[SPARK-17772][ML][TEST] Add test functions for ML sample weights #15721

sethah · 2016-11-01T20:55:49Z

What changes were proposed in this pull request?

More and more ML algos are accepting sample weights, and they have been tested rather heterogeneously and with code duplication. This patch adds extensible helper methods to MLTestingUtils that can be reused by various algorithms accepting sample weights. Up to now, there seems to be a few tests that have been implemented commonly:

Check that oversampling is the same as giving the instances sample weights proportional to the number of samples
Check that outliers with tiny sample weights do not affect the algorithm's performance

This patch adds an additional test:

Check that algorithms are invariant to constant scaling of the sample weights. i.e. uniform sample weights with w_i = 1.0 is effectively the same as uniform sample weights with w_i = 10000 or w_i = 0.0001

The instances of these tests occurred in LinearRegression, NaiveBayes, and LogisticRegression. Those tests have been removed/modified to use the new helper methods. These helper functions will be of use when SPARK-9478 is implemented.
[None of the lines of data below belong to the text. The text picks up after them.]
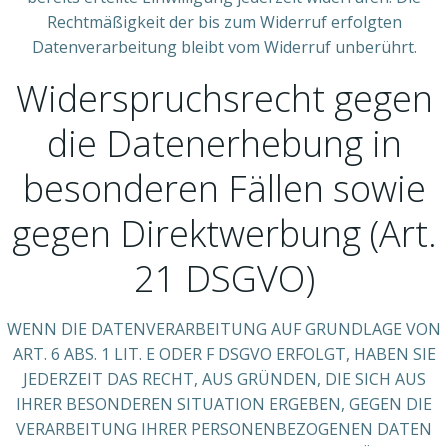
Rechtmäßigkeit der bis zum Widerruf erfolgten
Datenverarbeitung bleibt vom Widerruf unberührt.
Widerspruchsrecht gegen
die Datenerhebung in
besonderen Fällen sowie
gegen Direktwerbung (Art.
21 DSGVO)
WENN DIE DATENVERARBEITUNG AUF GRUNDLAGE VON
ART. 6 ABS. 1 LIT. E ODER F DSGVO ERFOLGT, HABEN SIE
JEDERZEIT DAS RECHT, AUS GRÜNDEN, DIE SICH AUS
IHRER BESONDEREN SITUATION ERGEBEN, GEGEN DIE
VERARBEITUNG IHRER PERSONENBEZOGENEN DATEN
How was this patch tested?

This patch only involves modifying test suites.

Other notes

Both IsotonicRegression and GeneralizedLinearRegression also extend HasWeightCol. I did not modify these test suites because it will make this patch easier to review, and because they did not duplicate the same tests as the three suites that were modified. If we want to change them later, we can create a JIRA for it now, but it's open for debate.

sethah · 2016-11-01T20:59:46Z

This issue also brings up a more general point of how sample weights should be tested. It seems there are some common rules that all algorithms that incorporate sample weights are thought to follow (mentioned above), but there are also algorithm specific details in some cases. I am of the opinion that we ought to incorporate some mixture of the two - common sample weight tests and algorithm specific tests. This is the approach followed in linear/logistic/generalized linear regression which all compare weighted data sets to R's output. Other algorithms that can't be compared directly with R will make use of the common helper functions. Random forests and decision trees will also heavily incorporate these into testing.
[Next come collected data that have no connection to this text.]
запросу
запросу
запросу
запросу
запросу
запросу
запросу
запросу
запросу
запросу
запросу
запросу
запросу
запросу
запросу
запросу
I do appreciate others' thoughts on this issue.

SparkQA · 2016-11-01T22:01:20Z

Test build #67922 has finished for PR 15721 at commit e10be45.

This patch passes all tests.
This patch merges cleanly.
This patch adds no public classes.

sethah · 2016-12-19T01:06:51Z

ping @jkbradley @MLnick @yanboliang

yanboliang · 2016-12-19T14:23:47Z

Sorry for late response, I like this change, will make a pass tomorrow. Thanks.

yanboliang

@sethah I made a pass and left some comments. Thanks for working on it.
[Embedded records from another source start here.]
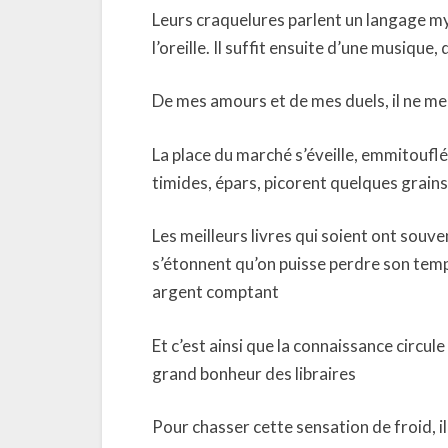
Leurs craquelures parlent un langage my
l’oreille. Il suffit ensuite d’une musique
De mes amours et de mes duels, il ne me
La place du marché s’éveille, emmitoufl
timides, épars, picorent quelques grains
Les meilleurs livres qui soient ont souve
s’étonnent qu’on puisse perdre son temps 
argent comptant
Et c’est ainsi que la connaissance circule 
grand bonheur des libraires
Pour chasser cette sensation de froid, il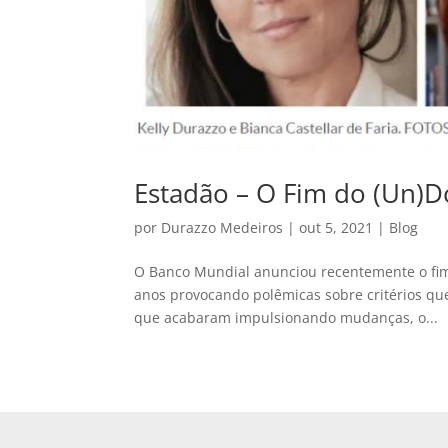
Estadão – O Fim do (Un)Do
por
Durazzo Medeiros
|
out 5, 2021
|
Blog
O Banco Mundial anunciou recentemente o fim
anos provocando polêmicas sobre critérios que
que acabaram impulsionando mudanças, o...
yanboliang · 2016-12-20T04:48:35Z

mllib/src/test/scala/org/apache/spark/ml/util/MLTestingUtils.scala

+   * @param noiseLevel A number in [0.0, 1.0] indicating how much noise to add to the label.
+   * @return Generated sequence of noisy instances.
+   */
+  def generateNoisyData(


I am a bit worried whether we should provide this general noisy data generation function:

It's better we can generate data following the rule of specific algorithms, for example, users provide coefficients, the mean and variance of generated features for LogisticRegression.

Actually, some generators such as LinearDataGenerator.generateLinearInput has already considered the noise level.

Just like LinearDataGenerator.generateLinearInput, I think we should add argument eps for other generators such as LogisticRegressionSuite.generateLogisticInput, LogisticRegressionSuite.generateMultinomialLogisticInput, NaiveBayesSuite.generateNaiveBayesInput, to make them output noisy label natively.

Fair point. Actually, the noise is not strictly necessary for this patch in the other cases. I can use the existing datasets (for the most part). I removed this generator and passed the test data to the testing util methods.

yanboliang · 2016-12-20T04:58:00Z

mllib/src/test/scala/org/apache/spark/ml/util/MLTestingUtils.scala

+        modelEquals: (M, M) => Unit,
+        seed: Long): Unit = {
+    import spark.implicits._
+    val df = generateNoisyData(numPoints, numClasses, numFeatures, categoricalFeaturesInfo,


If we add noise in native data generators(see my above comment), we should remove this line and pass in the generated dataset(which already includes noise) directly.

yanboliang · 2016-12-20T04:59:01Z

mllib/src/test/scala/org/apache/spark/ml/util/MLTestingUtils.scala

+   * to assigning a sample weight proportional to the number of samples for each point.
+   */
+  def testOversamplingVsWeighting[M <: Model[M], E <: Estimator[M]](
+        spark: SparkSession,


yanboliang · 2016-12-20T04:59:48Z

mllib/src/test/scala/org/apache/spark/ml/util/MLTestingUtils.scala

+   * model despite the outliers.
+   */
+  def testOutliersWithSmallWeights[M <: Model[M], E <: Estimator[M]](
+        spark: SparkSession,


yanboliang · 2016-12-20T05:05:48Z

mllib/src/test/scala/org/apache/spark/ml/util/MLTestingUtils.scala

+    import spark.implicits._
+    val df = generateNoisyData(numPoints, numClasses, numFeatures, categoricalFeaturesInfo,
+      seed).toDF()
+    val outlierFunction = getRandomLinearPredictionFunction(numFeatures, numClasses, seed - 1)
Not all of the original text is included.